This one is easy. The table limit function truncates a table to the indicates number of rows. So if you only want the first 1000 rows (which may not be deterministic depending on the SQL engine), you can do:

In [57]: limited = t.limit(1000)

In [58]: print(ibis.impala.compile(limited))
SELECT *
FROM my_data
LIMIT 1000

The offset option in limit skips rows. So if you wanted rows 11 through 20, you could do:

In [59]: limited = t.limit(10, offset=10)

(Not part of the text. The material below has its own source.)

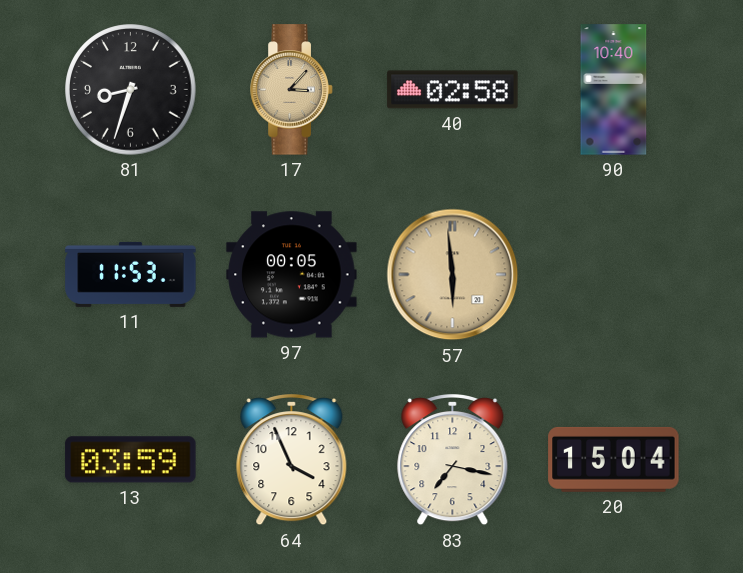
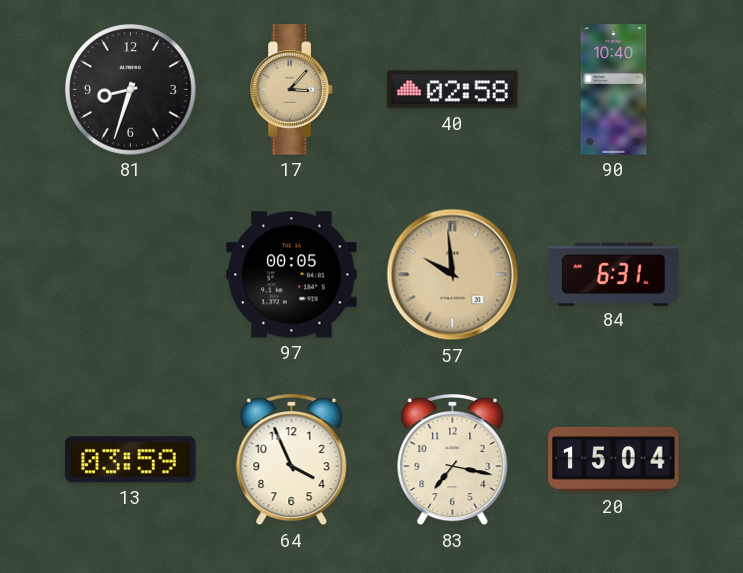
11: 11:53 -> none
57: 5:59 -> 9:59
84: none -> 6:31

In [60]: print(ibis.impala.compile(limited))
SELECT *
FROM my_data
LIMIT 10 OFFSET 10

Common column expressions

See the full API documentation for all of the available value methods and tools for creating value expressions. We mention a few common ones here as they relate to common SQL queries.

Type casts

Ibis’s type system is independent of any SQL system. You cast Ibis expressions from one Ibis type to another. For example:

In [61]: expr = t.mutate(date=t.one.cast('timestamp'),
   ....:                 four=t.three.cast('double'))
   ....: 

In [62]: print(ibis.impala.compile(expr))
SELECT *, CAST(`one` AS timestamp) AS `date`,
       CAST(`three` AS double) AS `four`
FROM my_data

CASE statements

SQL dialects typically support one or more kind of CASE statements. The first is the simple case that compares against exact values of an expression.

CASE expr
  WHEN value_1 THEN result_1
  WHEN value_2 THEN result_2
  ELSE default
END

Value expressions in Ibis have a case method that allows us to emulate these semantics:

In [63]: case = (t.one.cast('timestamp')
   ....:         .year()
   ....:         .case()
   ....:         .when(2015, 'This year')
   ....:         .when(2014, 'Last year')
   ....:         .else_('Earlier')
   ....:         .end())
   ....: 

In [64]: expr = t.mutate(year_group=case)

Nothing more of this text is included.